MAKASSAR. Anggota Badan Musyawarah (Banmus) DPRD Kaltim kembali berkunjung ke DPRD Provinsi Sulawesi Selatan (Sulsel), Jumat (5/11) lalu. Kunjungan tersebut dalam rangka koordinasi dan bertukar pikiran mengenai penyusunan jadwal kegiatan kedewanan.

Kunjungan Banums DPRD Kaltim dihadiri sejumlah anggota diantaranya, Sutomo Jabir, Puji Hartadi, Syafruddin dan Ismail ST. Kedatangan mereka disambut langsung oleh Kepala Bagian Persidangan dan Perundang-Undangan Sekretariat DPRD Sulsel Andi Amir Hamsah didampingi pejabat Sekretariat DPRD Sulsel.

Anggota Banmus DPRD Kaltim Sutomo Jabir mengatakan, kunjungan Banmus ke DPRD Sulsel untuk koordinasi dan bertukar pikiran mengani penyusunan jadwal kegiatan kedewanan. Ada beberapa hal yang menjadi bahan pembicaraan, seperti mengenai perubahan jadwal yang disebabkan faktor kondisi atau insidental, sehingga sejauh mana peran Banmus untuk mengatur itu.

Apalagi kalau misalnya kegiatan itu harus berubah, sementara Banmus belum bisa menjadwalkan untuk kegiatan, sehingga terkadang diputuskan melalu Rapat Pimpinan (Rapim) kemudian diusulkan ke Banmus.

“Sesuai dengan prosedur dan tata tertib, meskipun perubahan jadwal telah dibahas di tingkat Rapim, tetap harus dibahas dalam rapat Banmus, karena prosedurnya seperti itu. Sehingga tidak boleh ada jadwal yang tiba-tiba muncul tanpa dilakukan pembahasan pada Rapat Banmus,” ujarnya.

Kendala yang sering terjadi, karena padatnya kegiatan DPRD, sehingga perubahan jadwal yang telah disusun Banmus, harus menyesuaikan. Tinggal bagaimana pengaturan jadwal itu sesuai dengan tatib DPRD.

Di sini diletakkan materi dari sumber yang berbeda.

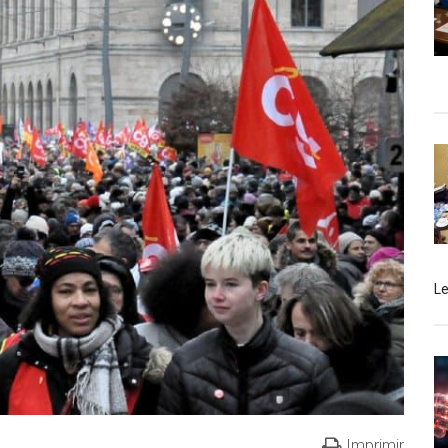
L
Imprimir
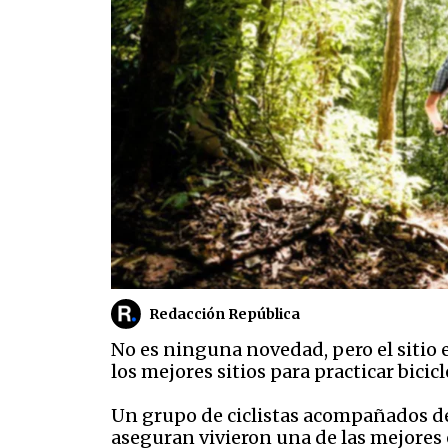
Redacción República
No es ninguna novedad, pero el sitio
los mejores sitios para practicar bici
Un grupo de ciclistas acompañados d
aseguran vivieron una de las mejores 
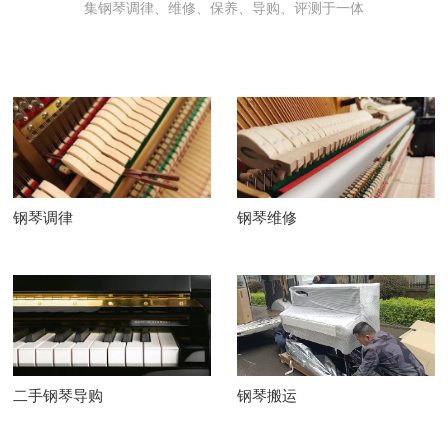
集钢琴调律、维修、保养、导购、评测于一体
钢琴调律
钢琴维修
二手钢琴导购
钢琴搬运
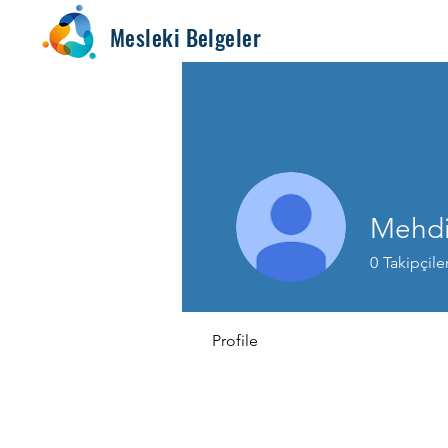
Mesleki Belgeler
Mehdi
0
Takipçile
Profile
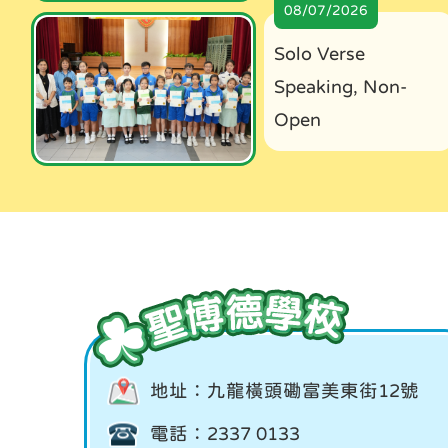
08/07/2026
Solo Verse
Speaking, Non-
Open
地址：九龍橫頭磡富美東街12號
電話：2337 0133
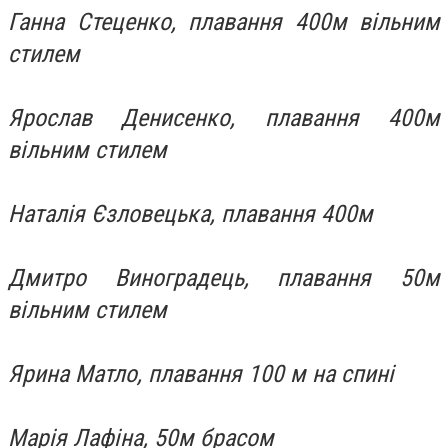
Ганна Стеценко, плавання 400м вільним
стилем
Ярослав Денисенко, плавання 400м
вільним стилем
Наталія Єзловецька, плавання 400м
Дмитро Виноградець, плавання 50м
вільним стилем
Ярина Матло, плавання 100 м на спині
Марія Лафіна, 50м брасом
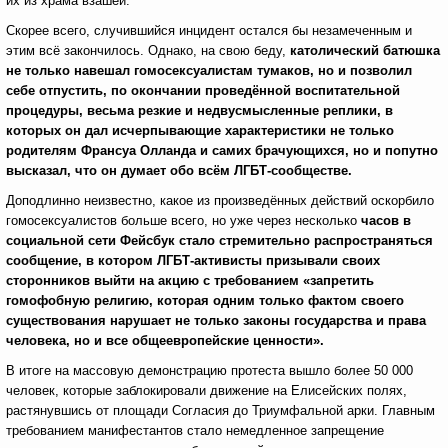
их из храма взашей.
Скорее всего, случившийся инцидент остался бы незамеченным и
этим всё закончилось. Однако, на свою беду,
католический батюшка
не только навешал гомосексуалистам тумаков, но и позволил
себе отпустить, по окончании проведённой воспитательной
процедуры, весьма резкие и недвусмысленные реплики, в
которых он дал исчерпывающие характеристики не только
родителям Франсуа Олланда и самих брачующихся, но и попутно
высказал, что он думает обо всём ЛГБТ-сообществе.
Доподлинно неизвестно, какое из произведённых действий оскорбило
гомосексуалистов больше всего, но уже через несколько
часов в
социальной сети Фейсбук стало стремительно распространяться
сообщение, в котором ЛГБТ-активисты призывали своих
сторонников выйти на акцию с требованием «запретить
гомофобную религию, которая одним только фактом своего
существования нарушает не только законы государства и права
человека, но и все общеевропейские ценности».
В итоге на массовую демонстрацию протеста вышло более 50 000
человек, которые заблокировали движение на Елисейских полях,
растянувшись от площади Согласия до Триумфальной арки. Главным
требованием манифестантов стало немедленное запрещение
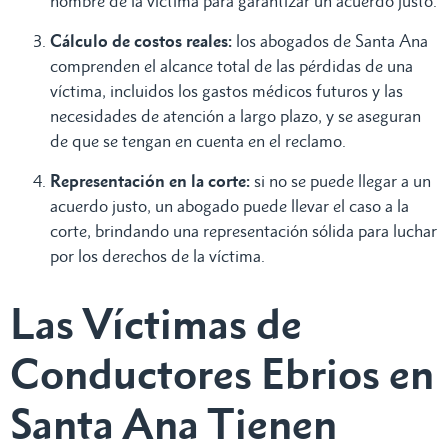
nombre de la víctima para garantizar un acuerdo justo.
Cálculo de costos reales:
los abogados de Santa Ana
comprenden el alcance total de las pérdidas de una
víctima, incluidos los gastos médicos futuros y las
necesidades de atención a largo plazo, y se aseguran
de que se tengan en cuenta en el reclamo.
Representación en la corte:
si no se puede llegar a un
acuerdo justo, un abogado puede llevar el caso a la
corte, brindando una representación sólida para luchar
por los derechos de la víctima.
Las Víctimas de
Conductores Ebrios en
Santa Ana Tienen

“Itu lah yang kita didiskusikan, bagaimana caranya mengatur jumlah hari yang ada dengan kegiatan yang begitu padat. Khususnya dalam melakukan fungsi kontrol dan tugas-tugas kedewanan lainnya. Termasuk kegiatan kunjungan dan sebagainya,” terang Sutomo jabir.

Memilih DPRD Sulsel sebagai tempat untuk disuki bukan tanpa alasan. Dikatakan Politisi PKB ini, DPRD Sulsel mempunyai jadwal yang juga tidak seditik. Misalnya, ada kegiatan Sosialisasi Perda (Sosper), Sosbang, kunjugan dapil, hingga kunjungan ke daerah lain dalam rangka tugas kedewanan, dan kegiatan-kegiatan di kantor.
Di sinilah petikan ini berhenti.